---------- INPUT MATERIAL

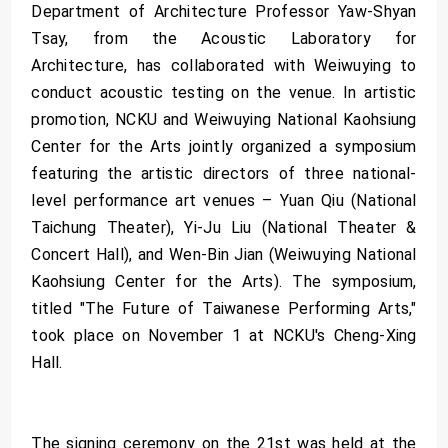
Department of Architecture Professor Yaw-Shyan
Tsay, from the Acoustic Laboratory for
Architecture, has collaborated with Weiwuying to
conduct acoustic testing on the venue. In artistic
promotion, NCKU and Weiwuying National Kaohsiung
Center for the Arts jointly organized a symposium
featuring the artistic directors of three national-
level performance art venues – Yuan Qiu (National
Taichung Theater), Yi-Ju Liu (National Theater &
Concert Hall), and Wen-Bin Jian (Weiwuying National
Kaohsiung Center for the Arts). The symposium,
titled "The Future of Taiwanese Performing Arts,"
took place on November 1 at NCKU's Cheng-Xing
Hall.
The signing ceremony on the 21st was held at the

--------------------

> [REQUIREMENT]: Leave out any pictures and return exactly the lines from the beginning of the data through the line with "Taichung Theater), Yi-Ju", inclusive.

> [EXERCISE SOLUTION]:
Department of Architecture Professor Yaw-Shyan
Tsay, from the Acoustic Laboratory for
Architecture, has collaborated with Weiwuying to
conduct acoustic testing on the venue. In artistic
promotion, NCKU and Weiwuying National Kaohsiung
Center for the Arts jointly organized a symposium
featuring the artistic directors of three national-
level performance art venues – Yuan Qiu (National
Taichung Theater), Yi-Ju Liu (National Theater &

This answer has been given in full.